È qui che Moana formula il paradosso centrale del suo percorso: nel porno, a differenza della televisione o del cinema “alto”, non viene mai molestata. Perché nel porno c’è consenso esplicito, ci sono regole, ci sono test di salute. Tutto è dichiarato. Ed è una delle tesi più forti del film: l’apparente impurità del porno, in realtà, è più trasparente di molti altri ambienti culturalmente legittimati. La frase "l’universo è un punto di vista, ognuno ha il suo" non è un cliché new age, ma un atto di posizione politica. Moana sta dicendo che la sua scelta di vivere il sesso come arte, piacere e professione, è valida quanto qualsiasi altra, e che non chiede né approvazione né perdono.

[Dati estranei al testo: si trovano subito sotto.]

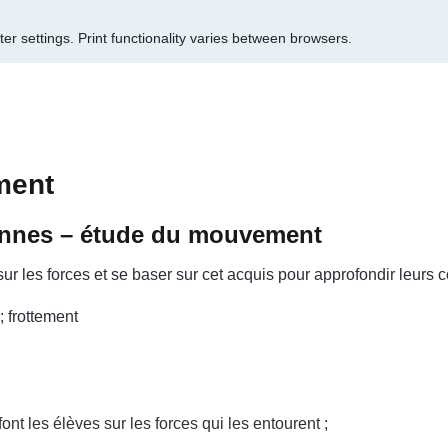
er settings.
Print functionality varies between browsers.
ment
iennes – étude du mouvement
r les forces et se baser sur cet acquis pour approfondir leurs
; frottement
ont les élèves sur les forces qui les entourent ;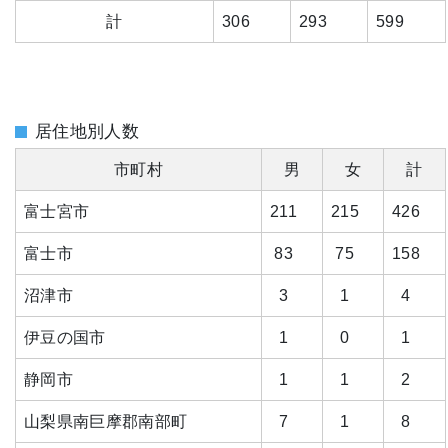
計
306
293
599
居住地別人数
市町村
男
女
計
富士宮市
211
215
426
富士市
83
75
158
沼津市
3
1
4
伊豆の国市
1
0
1
静岡市
1
1
2
山梨県南巨摩郡南部町
7
1
8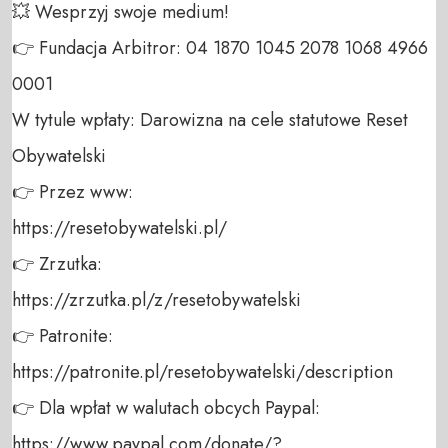
💥 Wesprzyj swoje medium! 

👉 Fundacja Arbitror: 04 1870 1045 2078 1068 4966 
0001 

W tytule wpłaty: Darowizna na cele statutowe Reset 
Obywatelski 

👉 Przez www: 

https://resetobywatelski.pl/ 

👉 Zrzutka: 

https://zrzutka.pl/z/resetobywatelski 

👉 Patronite: 

https://patronite.pl/resetobywatelski/description

👉 Dla wpłat w walutach obcych Paypal:

https://www.paypal.com/donate/?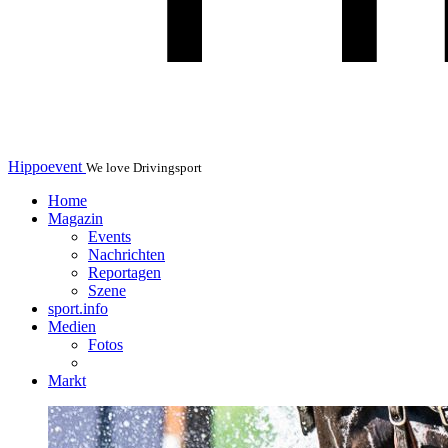
Hippoevent
We love Drivingsport
Home
Magazin
Events
Nachrichten
Reportagen
Szene
sport.info
Medien
Fotos
Markt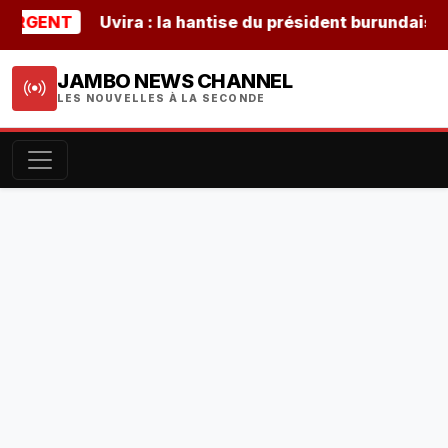
GENT
Uvira : la hantise du président burundais Ndayi
JAMBO NEWS CHANNEL
LES NOUVELLES À LA SECONDE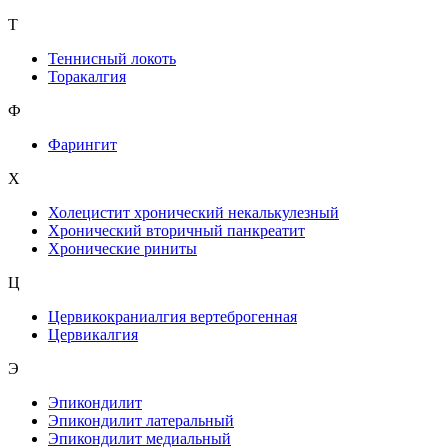
Т
Теннисный локоть
Торакалгия
Ф
Фарингит
X
Холецистит хронический некалькулезный
Хронический вторичный панкреатит
Хронические риниты
Ц
Цервикокраниалгия вертеброгенная
Цервикалгия
Э
Эпикондилит
Эпикондилит латеральный
Эпикондилит медиальный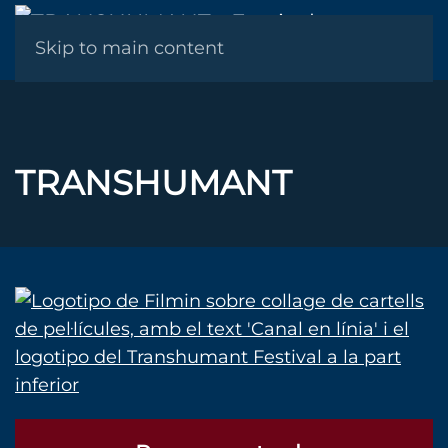
SERGI LÓPEZ I JÈSSICA PULLA EN LA SESSIÓ DE
MENÚ
Skip to main content
CLOENDA A L'ANTIC HOTEL BALNEARI DE
MONTAGUT
Llegeix més
TRANSHUMANT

E alla fine arriva Riccardo Schicchi. In poche righe, Moana ne fa un ritratto preciso e affettuoso: "nessuno riusciva a creare le icone che creava lui." È il passaggio che collega la dimensione personale con quella artistica: non è stata "usata", ha collaborato con un creatore di immaginario. In questo, Moana si distingue da molte delle figure femminili della pornografia, spesso raccontate come strumenti. Lei si propone invece come co-autrice, come artista dell’immagine e dell’identità.

Conclusione

Questo monologo non la santifica, non la martirizza, non la giustifica. La mostra semplicemente come una donna consapevole, disinibita ma non ingenua, desiderante ma selettiva, che ha fatto della sua immagine una forma di linguaggio. Il nodo fondamentale che emerge è quello del consenso: Moana distingue tra le situazioni in cui aveva il controllo e quelle in cui le veniva tolto. E non coincide con l’ambiente considerato “per bene”. Anzi, è dentro il sistema dell’intrattenimento “rispettabile” che subisce la violenza vera. Questo rovesciamento, espresso con lucidità e senza retorica, è il vero atto politico del suo monologo.